Recognition: no theorem link
SynQL: A Controllable and Scalable Rule-Based Framework for SQL Workload Synthesis for Performance Benchmarking
Pith reviewed 2026-05-10 18:33 UTC · model grok-4.3
The pith
SynQL generates valid, diverse SQL workloads by traversing a database's foreign-key graph and populating an abstract syntax tree under explicit parametric control.
A machine-rendered reading of the paper's core claim, the machinery that carries it, and where it could break.
Core claim
SynQL is a deterministic rule-based framework that traverses a database's foreign-key graph to build an abstract syntax tree for the core analytical SQL fragment of multi-table joins with projections, aggregations, and predicates. A single configuration vector Θ explicitly governs join topology (Star, Chain, Fork), analytical intensity, and predicate selectivity, guaranteeing schema and syntactic validity by construction without probabilistic generation. On TPC-H and IMDb the method yields workloads with topological entropy of 1.53 bits; tree-based cost models trained on the synthetic corpus attain R² ≥ 0.79 on held-out synthetic test sets at sub-millisecond inference latency.
What carries the argument
Foreign-key graph traversal that populates an abstract syntax tree for SQL queries, parameterized by a configuration vector Θ to control topology, intensity, and selectivity.
If this is right
- Synthetic corpora can replace inaccessible production logs for training learned query optimizers.

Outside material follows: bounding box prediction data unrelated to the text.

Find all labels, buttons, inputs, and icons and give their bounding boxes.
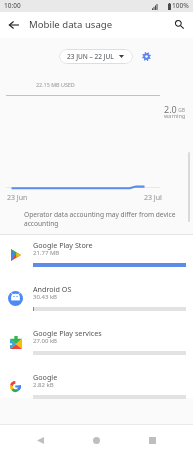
button[interactable]: Recents [139, 427, 165, 452]
button[interactable]: Settings [139, 49, 153, 63]
staticText: GB [177, 107, 185, 114]
staticText: Google Play Store [33, 240, 93, 250]
staticText: Operator data accounting may differ from… [24, 210, 179, 228]
button[interactable]: Back [4, 15, 23, 34]
staticText: 23 Jun [7, 193, 28, 203]
staticText: Android OS [33, 284, 72, 294]
staticText: 30.43 kB [33, 293, 58, 301]
staticText: Mobile data usage [29, 18, 113, 31]
staticText: 2.82 kB [33, 381, 54, 389]
staticText: 100% [172, 1, 189, 10]
staticText: Google [33, 372, 58, 382]
button[interactable]: Search [170, 15, 189, 34]
button[interactable]: Home [83, 427, 109, 452]
button[interactable]: Google Play services [0, 326, 193, 370]
button[interactable]: Google Play Store [0, 238, 193, 282]
staticText: 22.15 MB USED [36, 81, 75, 88]
button[interactable]: 23 JUN – 22 JUL [59, 49, 133, 64]
staticText: 21.77 MB [33, 249, 60, 257]
button[interactable]: Back [27, 427, 53, 452]
staticText: 2.0 [164, 103, 177, 115]
staticText: Google Play services [33, 328, 102, 338]
button[interactable]: Google [0, 370, 193, 414]
staticText: 27.00 kB [33, 337, 58, 345]
staticText: 10:00 [4, 1, 21, 10]
button[interactable]: Android OS [0, 282, 193, 326]
staticText: warning [164, 112, 186, 119]
staticText: 23 JUN – 22 JUL [67, 52, 114, 61]
staticText: 23 Jul [144, 193, 162, 203]
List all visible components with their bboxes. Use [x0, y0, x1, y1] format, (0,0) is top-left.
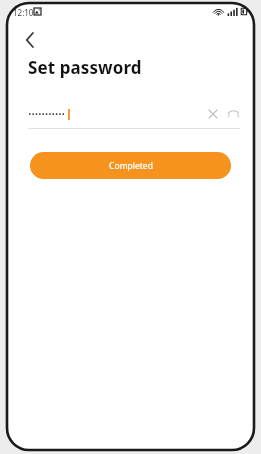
button[interactable]: Clear	[28, 99, 240, 129]
staticText: Completed	[109, 160, 153, 172]
button[interactable]: Back	[15, 25, 45, 55]
button[interactable]: Show password	[224, 105, 242, 123]
button[interactable]: Completed	[30, 152, 231, 179]
staticText: 12:10	[13, 7, 34, 18]
button[interactable]: Clear	[204, 105, 222, 123]
staticText: Set password	[28, 56, 142, 79]
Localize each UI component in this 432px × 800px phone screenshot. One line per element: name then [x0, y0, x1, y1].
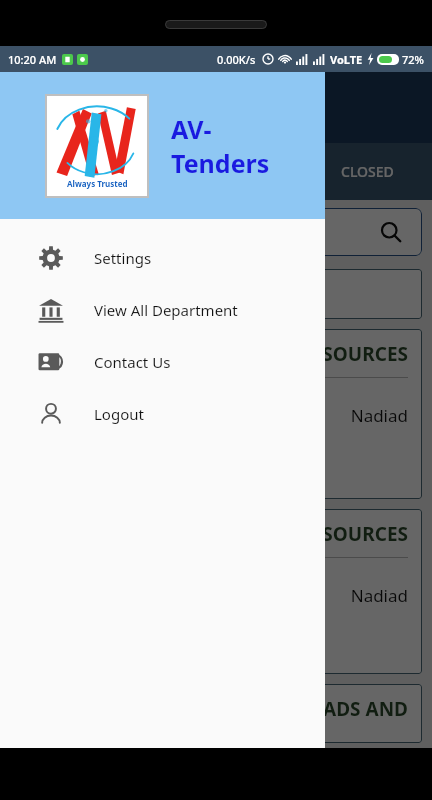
staticText: CLOSED: [341, 162, 394, 181]
staticText: Settings: [94, 248, 152, 268]
button[interactable]: Contact Us: [0, 336, 325, 388]
staticText: Contact Us: [94, 352, 171, 372]
staticText: Tenders: [171, 146, 270, 180]
staticText: WATER RESOURCES: [24, 521, 408, 547]
staticText: 10:20 AM: [8, 52, 57, 67]
staticText: 72%: [402, 52, 424, 67]
staticText: Always Trusted: [67, 178, 128, 189]
staticText: 0.00K/s: [217, 52, 256, 67]
staticText: Logout: [94, 404, 144, 424]
staticText: AV-: [171, 112, 212, 146]
staticText: VoLTE: [330, 52, 363, 67]
button[interactable]: Settings: [0, 232, 325, 284]
button[interactable]: Logout: [0, 388, 325, 440]
staticText: Nadiad: [24, 404, 408, 427]
staticText: WATER RESOURCES: [24, 341, 408, 367]
staticText: Nadiad: [24, 584, 408, 607]
staticText: View All Department: [94, 300, 238, 320]
button[interactable]: View All Department: [0, 284, 325, 336]
staticText: ROADS AND: [24, 696, 408, 722]
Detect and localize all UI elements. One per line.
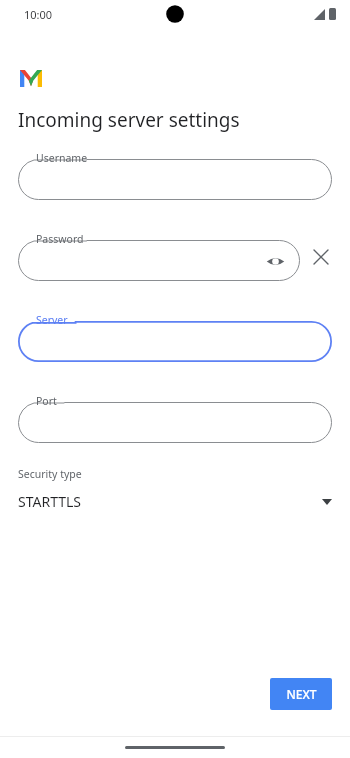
staticText: Incoming server settings — [18, 107, 240, 133]
staticText: 10:00 — [24, 7, 53, 22]
button[interactable]: Clear — [306, 242, 336, 272]
button[interactable]: Show password — [18, 232, 300, 281]
button[interactable]: Show password — [262, 248, 288, 274]
staticText: Username — [36, 151, 88, 165]
button[interactable]: Server — [18, 313, 332, 362]
staticText: Server — [36, 313, 68, 327]
staticText: STARTTLS — [18, 492, 82, 511]
staticText: Security type — [18, 467, 82, 481]
staticText: Port — [36, 394, 57, 408]
button[interactable]: Port — [18, 394, 332, 443]
staticText: NEXT — [286, 686, 317, 702]
button[interactable]: Username — [18, 151, 332, 200]
button[interactable]: Security type — [0, 467, 350, 511]
button[interactable]: NEXT — [270, 678, 332, 710]
staticText: Password — [36, 232, 84, 246]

- Explicit control over join topology and predicate selectivity enables targeted generation of stress-test workloads.
- Near-maximal topological entropy supports better statistical generalization than fixed-template benchmarks.
- Trained cost models deliver accurate estimates at sub-millisecond latency suitable for real-time optimizer use.
- The approach works across different schemas such as TPC-H and IMDb without requiring probabilistic sampling.
Where Pith is reading between the lines
- The same graph-traversal technique could be adapted to synthesize training data for related database tasks such as index recommendation or rewrite rule learning.
- If the synthetic patterns prove sufficiently representative, the framework could reduce dependence on anonymized traces that discard executable query text.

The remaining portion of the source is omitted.